Saved entries
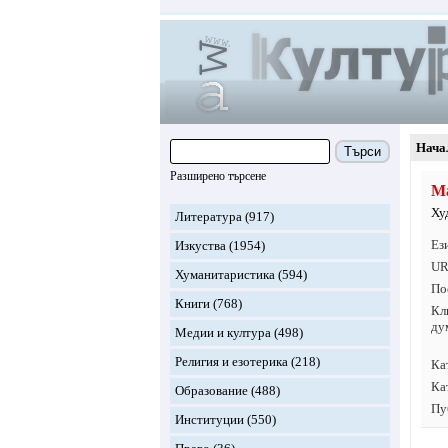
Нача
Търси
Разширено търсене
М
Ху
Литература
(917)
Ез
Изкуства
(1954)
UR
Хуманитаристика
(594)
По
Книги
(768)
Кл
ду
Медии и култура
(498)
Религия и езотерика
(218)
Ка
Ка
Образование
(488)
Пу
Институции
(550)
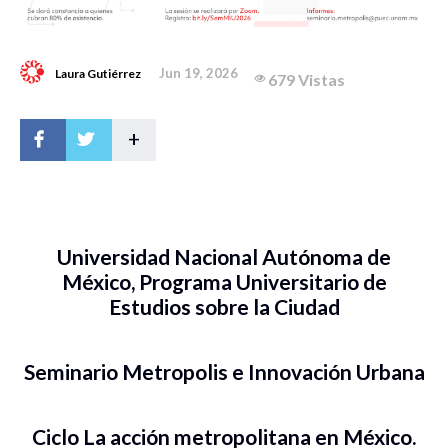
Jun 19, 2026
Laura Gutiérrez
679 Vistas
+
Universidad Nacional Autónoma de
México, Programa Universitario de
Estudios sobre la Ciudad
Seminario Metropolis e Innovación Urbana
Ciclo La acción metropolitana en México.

* * *

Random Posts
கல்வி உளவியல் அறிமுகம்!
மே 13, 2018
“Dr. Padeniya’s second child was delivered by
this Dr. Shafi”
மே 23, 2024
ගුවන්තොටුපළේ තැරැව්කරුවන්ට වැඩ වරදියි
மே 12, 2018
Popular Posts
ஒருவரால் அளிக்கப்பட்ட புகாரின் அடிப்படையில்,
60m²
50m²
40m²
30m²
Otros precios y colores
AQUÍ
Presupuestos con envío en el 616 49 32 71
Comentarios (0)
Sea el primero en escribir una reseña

- Exercise: Give the number of lines in the records that contain the string "México", and write nothing besides that number.

- Exercise answer: 2